Makes sense to me to play to where the ball will likely be, not currently is, if your investment timeframe will be many years in the future. I believe Texas just effectively came to within an inch of banning abortions outright, but effectively they reduced people’s access to it.

My prediction is state governments will make a big difference in quality of life for many people.

I was going to say the same as you did: SCOTUS may very well make the legality of abortion a state-controlled issue, so that's definitely at risk in Ohio.
Ohio has no parental leave laws, especially ones that provide women with automatic 6 to 8 weeks of disability leave for the period before and after childbirth.

California does. CA also has other protections beyond federal ones for breastfeeding and other pregnancy related accommodations, and gives employees the right to sit at work if they do not need to stand.

I would not raise my kids in a state outside of CA to WA and NJ to MA and IL just for this reason.

> Ohio has no parental leave laws, especially ones that provide women with automatic 6 to 8 weeks of disability leave for the period before and after childbirth.

How is this a "personal liberty" thing? This in turn is probably violating the freedom of association that employers have...

>breastfeeding and other pregnancy related accommodations, and gives employees the right to sit at work if they do not need to stand

All of these trade one liberty for the other.

Of course, there is no free lunch. But nature dictates that if you want society to have workers in the future, women need to make a huge sacrifice.
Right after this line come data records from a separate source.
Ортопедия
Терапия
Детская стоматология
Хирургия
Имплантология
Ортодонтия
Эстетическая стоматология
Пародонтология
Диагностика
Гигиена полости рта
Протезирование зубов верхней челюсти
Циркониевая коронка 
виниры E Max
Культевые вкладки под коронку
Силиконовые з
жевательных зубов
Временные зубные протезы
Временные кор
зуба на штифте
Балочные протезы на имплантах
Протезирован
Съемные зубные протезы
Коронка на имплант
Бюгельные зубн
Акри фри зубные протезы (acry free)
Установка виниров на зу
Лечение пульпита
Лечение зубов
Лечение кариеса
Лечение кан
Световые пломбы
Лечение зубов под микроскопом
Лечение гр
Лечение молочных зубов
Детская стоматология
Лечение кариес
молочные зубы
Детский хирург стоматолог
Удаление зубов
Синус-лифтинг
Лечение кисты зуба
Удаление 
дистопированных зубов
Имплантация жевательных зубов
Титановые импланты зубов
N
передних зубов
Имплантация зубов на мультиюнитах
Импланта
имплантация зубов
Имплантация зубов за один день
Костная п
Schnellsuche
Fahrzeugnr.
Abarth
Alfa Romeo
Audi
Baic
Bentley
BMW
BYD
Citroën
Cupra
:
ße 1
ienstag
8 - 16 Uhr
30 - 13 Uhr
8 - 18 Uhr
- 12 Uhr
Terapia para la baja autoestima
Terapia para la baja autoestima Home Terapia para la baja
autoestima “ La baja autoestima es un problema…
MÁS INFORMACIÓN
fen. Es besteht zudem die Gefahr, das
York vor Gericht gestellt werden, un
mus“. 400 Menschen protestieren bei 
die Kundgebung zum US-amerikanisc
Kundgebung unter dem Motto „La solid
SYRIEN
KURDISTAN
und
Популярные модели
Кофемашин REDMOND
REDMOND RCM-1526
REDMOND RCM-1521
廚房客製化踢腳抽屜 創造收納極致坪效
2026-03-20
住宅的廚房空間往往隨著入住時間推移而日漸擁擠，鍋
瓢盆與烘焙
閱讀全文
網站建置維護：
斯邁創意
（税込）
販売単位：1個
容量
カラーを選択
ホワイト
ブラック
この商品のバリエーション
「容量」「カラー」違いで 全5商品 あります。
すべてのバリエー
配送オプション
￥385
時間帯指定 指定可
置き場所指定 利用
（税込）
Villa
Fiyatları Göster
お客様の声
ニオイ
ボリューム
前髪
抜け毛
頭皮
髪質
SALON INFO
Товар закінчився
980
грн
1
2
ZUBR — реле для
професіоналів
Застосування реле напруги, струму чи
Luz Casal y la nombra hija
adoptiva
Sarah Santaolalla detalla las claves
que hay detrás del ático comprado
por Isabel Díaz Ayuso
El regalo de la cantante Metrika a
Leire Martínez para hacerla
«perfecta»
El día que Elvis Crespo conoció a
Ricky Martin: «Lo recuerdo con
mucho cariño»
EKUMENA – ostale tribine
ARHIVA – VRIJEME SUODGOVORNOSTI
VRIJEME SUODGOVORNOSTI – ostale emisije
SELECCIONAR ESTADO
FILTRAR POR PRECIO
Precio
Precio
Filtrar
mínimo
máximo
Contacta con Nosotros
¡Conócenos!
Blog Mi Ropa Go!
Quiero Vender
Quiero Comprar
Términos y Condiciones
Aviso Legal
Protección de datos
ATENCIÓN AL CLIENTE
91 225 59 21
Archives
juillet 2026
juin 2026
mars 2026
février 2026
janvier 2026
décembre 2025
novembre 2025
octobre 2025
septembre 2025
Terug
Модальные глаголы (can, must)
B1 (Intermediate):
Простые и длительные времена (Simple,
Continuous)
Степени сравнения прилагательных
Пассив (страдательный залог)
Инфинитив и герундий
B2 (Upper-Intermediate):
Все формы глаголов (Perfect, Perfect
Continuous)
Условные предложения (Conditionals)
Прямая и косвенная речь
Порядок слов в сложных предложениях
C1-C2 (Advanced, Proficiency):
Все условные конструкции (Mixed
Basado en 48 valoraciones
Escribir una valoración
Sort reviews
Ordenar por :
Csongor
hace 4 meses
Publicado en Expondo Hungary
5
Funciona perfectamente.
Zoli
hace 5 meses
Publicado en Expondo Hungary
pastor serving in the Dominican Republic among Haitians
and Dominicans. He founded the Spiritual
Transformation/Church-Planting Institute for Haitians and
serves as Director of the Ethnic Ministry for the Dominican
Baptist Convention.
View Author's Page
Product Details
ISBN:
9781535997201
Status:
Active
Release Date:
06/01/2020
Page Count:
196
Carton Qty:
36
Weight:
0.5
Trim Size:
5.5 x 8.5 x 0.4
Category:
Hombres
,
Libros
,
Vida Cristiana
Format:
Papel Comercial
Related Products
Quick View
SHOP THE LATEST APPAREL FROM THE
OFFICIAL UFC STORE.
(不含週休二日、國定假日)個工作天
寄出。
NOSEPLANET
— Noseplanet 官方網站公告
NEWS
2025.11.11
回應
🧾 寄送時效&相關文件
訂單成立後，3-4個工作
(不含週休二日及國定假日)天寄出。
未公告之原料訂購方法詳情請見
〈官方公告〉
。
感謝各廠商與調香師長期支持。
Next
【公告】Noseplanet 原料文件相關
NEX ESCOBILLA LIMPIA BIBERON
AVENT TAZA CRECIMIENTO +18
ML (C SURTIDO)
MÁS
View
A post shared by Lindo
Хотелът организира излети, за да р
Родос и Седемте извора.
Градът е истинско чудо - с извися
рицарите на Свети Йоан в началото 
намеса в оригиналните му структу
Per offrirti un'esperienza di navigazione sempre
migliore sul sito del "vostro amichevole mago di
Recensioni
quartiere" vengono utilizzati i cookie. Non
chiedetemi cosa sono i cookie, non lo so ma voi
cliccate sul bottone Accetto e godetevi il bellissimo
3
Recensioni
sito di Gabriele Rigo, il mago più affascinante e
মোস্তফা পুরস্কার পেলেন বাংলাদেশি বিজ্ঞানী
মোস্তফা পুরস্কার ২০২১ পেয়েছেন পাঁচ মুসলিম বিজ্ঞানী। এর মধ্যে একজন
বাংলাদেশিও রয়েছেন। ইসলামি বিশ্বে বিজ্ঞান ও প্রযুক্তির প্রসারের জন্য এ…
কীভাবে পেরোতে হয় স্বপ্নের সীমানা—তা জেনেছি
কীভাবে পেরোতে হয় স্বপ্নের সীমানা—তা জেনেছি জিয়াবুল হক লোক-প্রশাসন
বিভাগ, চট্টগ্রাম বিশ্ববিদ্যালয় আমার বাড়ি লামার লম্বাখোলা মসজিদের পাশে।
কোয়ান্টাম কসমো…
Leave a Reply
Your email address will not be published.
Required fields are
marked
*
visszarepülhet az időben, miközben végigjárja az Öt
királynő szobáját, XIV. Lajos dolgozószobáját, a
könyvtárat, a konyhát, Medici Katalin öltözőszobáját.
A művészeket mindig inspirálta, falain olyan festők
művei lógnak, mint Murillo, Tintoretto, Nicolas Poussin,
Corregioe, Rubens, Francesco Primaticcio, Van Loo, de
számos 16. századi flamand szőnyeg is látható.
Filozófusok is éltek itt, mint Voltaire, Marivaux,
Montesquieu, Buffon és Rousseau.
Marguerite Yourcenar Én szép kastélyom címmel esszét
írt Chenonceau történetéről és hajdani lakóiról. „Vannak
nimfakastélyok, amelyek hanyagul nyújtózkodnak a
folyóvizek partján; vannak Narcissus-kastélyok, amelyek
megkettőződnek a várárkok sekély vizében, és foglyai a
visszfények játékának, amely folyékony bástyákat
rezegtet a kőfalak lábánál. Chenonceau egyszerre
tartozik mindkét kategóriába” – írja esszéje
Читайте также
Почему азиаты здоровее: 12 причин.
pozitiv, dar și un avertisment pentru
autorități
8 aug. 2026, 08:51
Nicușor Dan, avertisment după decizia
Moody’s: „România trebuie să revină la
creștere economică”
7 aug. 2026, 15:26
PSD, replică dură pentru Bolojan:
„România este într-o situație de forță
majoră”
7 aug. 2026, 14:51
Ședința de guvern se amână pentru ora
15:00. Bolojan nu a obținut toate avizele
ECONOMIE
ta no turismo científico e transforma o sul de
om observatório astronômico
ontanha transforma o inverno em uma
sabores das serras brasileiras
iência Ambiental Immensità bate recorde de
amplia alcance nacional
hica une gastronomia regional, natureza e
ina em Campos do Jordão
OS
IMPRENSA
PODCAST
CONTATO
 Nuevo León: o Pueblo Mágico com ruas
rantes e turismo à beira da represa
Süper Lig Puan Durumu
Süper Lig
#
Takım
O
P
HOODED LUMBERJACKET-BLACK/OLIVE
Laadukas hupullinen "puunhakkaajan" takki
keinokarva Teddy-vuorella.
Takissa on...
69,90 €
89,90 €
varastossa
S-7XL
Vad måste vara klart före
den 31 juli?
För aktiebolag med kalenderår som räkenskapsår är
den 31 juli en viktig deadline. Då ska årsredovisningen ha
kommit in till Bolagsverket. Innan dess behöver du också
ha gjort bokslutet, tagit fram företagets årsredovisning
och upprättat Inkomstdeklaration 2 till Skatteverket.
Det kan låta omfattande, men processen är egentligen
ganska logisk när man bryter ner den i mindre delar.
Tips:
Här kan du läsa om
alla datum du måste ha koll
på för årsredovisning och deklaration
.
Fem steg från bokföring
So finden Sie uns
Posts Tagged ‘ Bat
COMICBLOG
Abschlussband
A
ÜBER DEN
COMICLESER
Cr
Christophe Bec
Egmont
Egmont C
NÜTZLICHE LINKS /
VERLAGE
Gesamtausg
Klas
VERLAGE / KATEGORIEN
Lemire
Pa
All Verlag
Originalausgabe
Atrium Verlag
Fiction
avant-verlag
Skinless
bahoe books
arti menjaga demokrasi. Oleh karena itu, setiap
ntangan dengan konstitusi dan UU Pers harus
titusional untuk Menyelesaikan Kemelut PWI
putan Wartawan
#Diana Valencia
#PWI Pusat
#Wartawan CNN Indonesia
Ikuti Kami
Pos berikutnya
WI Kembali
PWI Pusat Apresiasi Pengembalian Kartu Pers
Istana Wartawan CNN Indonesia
So you can either worry about the small picture and employers losing a little freedom about who they have to employ. Or you can look at the big picture and realize that for women to maintain financial independence and still be incentivized to have kids, society needs to offer them something.

The first thing I thought about was tornados, actually. That Amazon facility in Missouri was just totally flattened back in December. Given the cost of manufacturing chips, it seems like it would be a huge loss if it was hit.
Columbus doesn't typically get strong tornadoes, although with climate change, anything is possible.